Setelah merasa Gerald sudah menjauh, Maru mulai melangkah pelan. Sebelah tangannya memegang sebuah kantong plastik berisi buah-buahan segar. Lorong rumah sakit sudah sepi di atas jam sembilan malam. Tak terlihat seorang pun yang berkeliaran di sana. Maru menambah kecepatan langkahnya dan segera memasuki ruangan yang menjadi tempat Yana dirawat sejak seminggu yang lalu.
“Ma,” panggilnya pada Yana.
Wanita itu masih menutup mata, tak menjawab panggilan anaknya. Sekilas senyum tipis muncul di bibir Maru, dia memaklumi, mungkin Yana sudah sangat nyenyak menikmati tidurnya. Maru menghempaskan tubuh membuat punggungnya bertabrakan dengan sofa yang tersedia di ruangan tersebut. Kepalanya mendongak menatap langit-langit dan kemudian ikut memejamkan mata.
•••
Dentuman musik terdengar memekakkan telinga, kilat lampu warna-warni menyilaukan mata, semua yang berada di dalam sana tampak lihai menggerakkan tubuh, bahkan tak jarang saling menempel satu sama lain.
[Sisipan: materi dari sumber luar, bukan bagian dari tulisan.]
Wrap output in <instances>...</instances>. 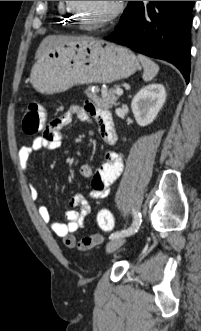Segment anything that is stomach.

Seorang laki-laki bertubuh tinggi berjalan di antara riuh itu. Tangannya masih setia berada di saku jaket yang dia kenakan, tangan-tangan nakal mulai menyentuhnya tanpa permisi. Namun, sentuhan itu tak dia hiraukan. Kakinya terus melangkah menuju sofa merah yang terletak di ruang tengah.
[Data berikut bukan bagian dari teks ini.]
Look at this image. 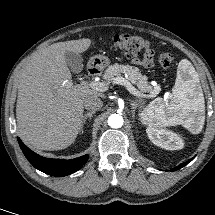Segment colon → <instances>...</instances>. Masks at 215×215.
Returning <instances> with one entry per match:
<instances>
[{"instance_id": "obj_1", "label": "colon", "mask_w": 215, "mask_h": 215, "mask_svg": "<svg viewBox=\"0 0 215 215\" xmlns=\"http://www.w3.org/2000/svg\"><path fill=\"white\" fill-rule=\"evenodd\" d=\"M112 45L122 51L128 57H137L147 47V42L142 37L117 34L112 39ZM158 63L163 68H168L174 61V55L171 52H164L158 55Z\"/></svg>"}]
</instances>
“Hai, Bro,” sapa laki-laki yang sudah menunggu kedatangannya.
Kedua tangan mereka saling terangkat dan melakukan tos ala laki-laki dengan sekali hempas Gerald meletakkan tubuh di sofa. Kaki kirinya terangkat dan diletakkan di atas paha kanannya.
Laki-laki bernama Gara itu memberikan segelas vodka pada Gerald. Gerald yang menerima itu, langsung meneguknya sampai habis tak tersisa. Kini sensasi panas mulai terasa di tenggorokannya.
“Dari mana aja lo?” Gara bertanya penuh penasaran.
Gerald yang mulanya menatap ke depan, kini menoleh ke arah Gara. Dia mengangkat satu alisnya pertanda heran apa maksud pertanyaan temannya itu.